Collection entries:
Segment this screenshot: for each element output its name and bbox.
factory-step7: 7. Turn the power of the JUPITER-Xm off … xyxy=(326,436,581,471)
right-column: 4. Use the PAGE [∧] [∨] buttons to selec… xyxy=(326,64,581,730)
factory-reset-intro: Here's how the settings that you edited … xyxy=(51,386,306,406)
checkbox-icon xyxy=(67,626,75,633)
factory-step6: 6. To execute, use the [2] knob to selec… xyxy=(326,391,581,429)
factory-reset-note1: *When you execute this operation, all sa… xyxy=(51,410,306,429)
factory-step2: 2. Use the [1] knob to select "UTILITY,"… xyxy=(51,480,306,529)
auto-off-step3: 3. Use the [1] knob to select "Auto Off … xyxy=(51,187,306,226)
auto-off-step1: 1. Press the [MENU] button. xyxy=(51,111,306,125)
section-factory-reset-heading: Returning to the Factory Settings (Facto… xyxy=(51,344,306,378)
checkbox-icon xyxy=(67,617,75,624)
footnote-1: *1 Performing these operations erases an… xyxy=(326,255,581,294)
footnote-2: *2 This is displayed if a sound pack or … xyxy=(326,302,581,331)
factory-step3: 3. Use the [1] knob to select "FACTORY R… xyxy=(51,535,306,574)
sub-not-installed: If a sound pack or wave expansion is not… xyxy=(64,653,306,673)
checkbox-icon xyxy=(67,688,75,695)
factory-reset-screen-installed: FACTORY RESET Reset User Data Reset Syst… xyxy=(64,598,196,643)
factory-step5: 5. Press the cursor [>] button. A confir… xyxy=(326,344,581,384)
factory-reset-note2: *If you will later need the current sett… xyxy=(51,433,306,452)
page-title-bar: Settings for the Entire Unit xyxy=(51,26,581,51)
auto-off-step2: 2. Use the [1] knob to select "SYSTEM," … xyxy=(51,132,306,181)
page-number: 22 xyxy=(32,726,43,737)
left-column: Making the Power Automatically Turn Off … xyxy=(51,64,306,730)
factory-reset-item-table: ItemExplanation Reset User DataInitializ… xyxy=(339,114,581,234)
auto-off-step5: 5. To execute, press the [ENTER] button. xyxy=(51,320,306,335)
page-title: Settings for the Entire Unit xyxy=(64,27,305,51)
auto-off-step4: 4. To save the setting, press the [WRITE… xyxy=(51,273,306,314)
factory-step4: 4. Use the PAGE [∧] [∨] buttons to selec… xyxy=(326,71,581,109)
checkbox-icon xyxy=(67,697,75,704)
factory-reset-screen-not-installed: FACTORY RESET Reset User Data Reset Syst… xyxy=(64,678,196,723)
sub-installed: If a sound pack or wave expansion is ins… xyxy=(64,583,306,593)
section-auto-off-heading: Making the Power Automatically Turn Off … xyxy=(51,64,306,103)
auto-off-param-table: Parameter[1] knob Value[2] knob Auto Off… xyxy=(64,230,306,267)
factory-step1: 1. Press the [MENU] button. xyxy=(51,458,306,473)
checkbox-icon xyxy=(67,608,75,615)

_TASK_.
Take the records above and return them exactly as written.

_OUTPUT FOR THIS TASK_.
Segment this screenshot: for each element output its name and bbox.
factory-step7: 7. Turn the power of the JUPITER-Xm off … xyxy=(326,436,581,471)
right-column: 4. Use the PAGE [∧] [∨] buttons to selec… xyxy=(326,64,581,730)
factory-reset-intro: Here's how the settings that you edited … xyxy=(51,386,306,406)
checkbox-icon xyxy=(67,626,75,633)
factory-step6: 6. To execute, use the [2] knob to selec… xyxy=(326,391,581,429)
factory-reset-note1: *When you execute this operation, all sa… xyxy=(51,410,306,429)
factory-step2: 2. Use the [1] knob to select "UTILITY,"… xyxy=(51,480,306,529)
auto-off-step3: 3. Use the [1] knob to select "Auto Off … xyxy=(51,187,306,226)
auto-off-step1: 1. Press the [MENU] button. xyxy=(51,111,306,125)
section-factory-reset-heading: Returning to the Factory Settings (Facto… xyxy=(51,344,306,378)
checkbox-icon xyxy=(67,617,75,624)
footnote-1: *1 Performing these operations erases an… xyxy=(326,255,581,294)
footnote-2: *2 This is displayed if a sound pack or … xyxy=(326,302,581,331)
factory-step3: 3. Use the [1] knob to select "FACTORY R… xyxy=(51,535,306,574)
sub-not-installed: If a sound pack or wave expansion is not… xyxy=(64,653,306,673)
checkbox-icon xyxy=(67,688,75,695)
factory-reset-screen-installed: FACTORY RESET Reset User Data Reset Syst… xyxy=(64,598,196,643)
factory-step5: 5. Press the cursor [>] button. A confir… xyxy=(326,344,581,384)
factory-reset-note2: *If you will later need the current sett… xyxy=(51,433,306,452)
page-title-bar: Settings for the Entire Unit xyxy=(51,26,581,51)
auto-off-step2: 2. Use the [1] knob to select "SYSTEM," … xyxy=(51,132,306,181)
page-number: 22 xyxy=(32,726,43,737)
left-column: Making the Power Automatically Turn Off … xyxy=(51,64,306,730)
factory-reset-item-table: ItemExplanation Reset User DataInitializ… xyxy=(339,114,581,234)
auto-off-step5: 5. To execute, press the [ENTER] button. xyxy=(51,320,306,335)
page-title: Settings for the Entire Unit xyxy=(64,27,305,51)
auto-off-step4: 4. To save the setting, press the [WRITE… xyxy=(51,273,306,314)
factory-step4: 4. Use the PAGE [∧] [∨] buttons to selec… xyxy=(326,71,581,109)
checkbox-icon xyxy=(67,697,75,704)
factory-reset-screen-not-installed: FACTORY RESET Reset User Data Reset Syst… xyxy=(64,678,196,723)
sub-installed: If a sound pack or wave expansion is ins… xyxy=(64,583,306,593)
section-auto-off-heading: Making the Power Automatically Turn Off … xyxy=(51,64,306,103)
auto-off-param-table: Parameter[1] knob Value[2] knob Auto Off… xyxy=(64,230,306,267)
factory-step1: 1. Press the [MENU] button. xyxy=(51,458,306,473)
checkbox-icon xyxy=(67,608,75,615)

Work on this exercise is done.